There is a beautiful blue sky over the Atlantic during one of my innumerable journeys to Washington. I daydream whether the world will be a different place in a few months time if the Democrats win the American elections. But how would the superpower’s international economic policy change? And, in particular, what would be the consequences for Europe?
Kerry and Clinton: one and the same?
In economics like in politics the Democrat candidate, John Kerry, has a clear multilateral stance which could suggest for Europe another Clintonesque situation which guaranteed America moral and political leadership and allowed the rest of the world to feel that they were contributing to peace and global prosperity. In reality, the geopolitical balance did not change in the changeover from Clinton to Bush Jr. What is new is the Republican administration’s extremist unilateralism, which has violently stripped away the cushion of multilateral financial institutions which Clinton had wisely used to shroud those economic and political power relations. Just think about the strong support given to the WTO (World Trade Organisation) and to the IMF, saviours of the Mexican economy in 1994 and the Asian one in 1997. Or think about those free trade policies communicated by NAFTA (North Atlantic Free Trade Alliance) and the initiative to reduce debt in the poorest developing countries.
Bush’s (anti) European policy
Instead, not only has the Bush administration turned the page on Clintonesque multilateralism but, with respect to the EU, has emphasised a move away from an attitude of benevolent support, or at least neutrality (take, for example, the introduction of the euro), to one of veiled hostility. The reason is simple. The advent of the Republican administration coincided with the EU’s attempt to define its own geopolitical and geo-economic role along different lines from the United States. For example, the Union has tried to propose a more socially aware approach to the market economy (pensions, health insurance, unemployment benefit, workers rights and so on) rather than concentrating on competitiveness or growth. Washington, in turn, was unable to channel the EU’s aspirations in the right direction following the best Atlantic traditions. Instead, the Union could have proposed a policy of improved opening up to international trade. Amongst other things, that would have avoided the failure of the WTO negotiations in Cancun.

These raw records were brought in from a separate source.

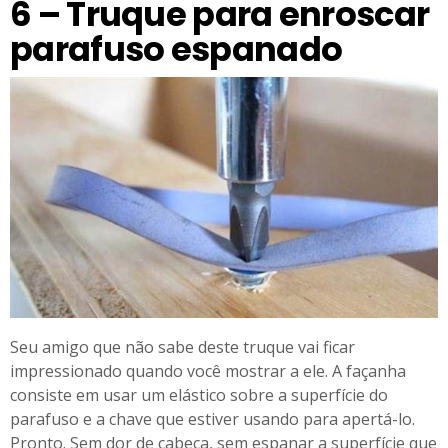
6 – Truque para enroscar
parafuso espanado
Seu amigo que não sabe deste truque vai ficar
impressionado quando você mostrar a ele. A façanha
consiste em usar um elástico sobre a superfície do
parafuso e a chave que estiver usando para apertá-lo.
Pronto. Sem dor de cabeça, sem espanar a superfície que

A possible Kerry administration would certainly favour a more relaxed tone and an attitude of better co-operation, but the EU’s new geopolitical aspirations would remain. Europe is partner, but in economic terms it is also a competitor. It is therefore normal that reciprocal interests are sometimes in conflict in the global market. However, this should not call into question the common values which are the basis of liberal democracies and Western economies.
If Brussels doesn’t want to follow in American footsteps
As for international trade and the dollar, not much should change with Kerry. The United States are among the main foreign investors in Asia and they therefore not only contribute to the economic growth of the area but are also the principal beneficiaries of profit flow. As for WTO negotiations, everything will depend on the EU’s ability to change the Common Agricultural Policy (CAP) by opening its own market up to international trade. Moreover, it could push the USA to imitate it, beginning a virtuous circle which would also help many poor countries.
Policies on the dollar will not change either. And for good reason: the euro-dollar relationship is relatively adequate. It is up to Europeans to aim for a competitive and innovative economy, and to avoid sinking into a possibly favourable exchange rate or asking the USA to take on the role of a global growth locomotive, thereby also taking on the consequences for such action.
Hands up who would like a little bit of Bush and a little bit of Kerry?
The reality is that Europe has everything to learn from the internal debate in the United States. With a view to the elections in November, Bush is going to aim for a renewal of the economy – putting the disastrous foreign policy to one side as far as is possible – and will propose an economic vision for the next four years based on high flexibility, research, technology, a large reduction of bureaucratic constraints, and an international free market. On these fronts, Kerry has not yet defined a precise strategy, but so far he seems more worried about the budget deficit and has abandoned grand health reform projects in favour of strengthening current programmes.
It was the very same Kerry who claimed that in economic policy he will follow in Clinton’s footprints: “If you liked what Clinton gave you in eight years, you’ll love what Kerry will give you in his first four”.
And Europe? The EU should really emulate Bush’s élan, which corresponds to the Lisbon Strategy, without neglecting Kerry’s fiscal prudence. But Brussels still doesn’t have the necessary political momentum to impose similar reforms. This explains why the Lisbon project – which aims to make the EU’s economy more competitive in the world by 2010 – is not yet credible. Europeans are struggling with stagnation, but they have not confronted the root of the problem. They still think in terms of increasing public spending, when what is really required is defining structural reforms in the various sectors of the economy, investing in research and technology, and opening up strongly to international trade. That is true whoever wins America’s election.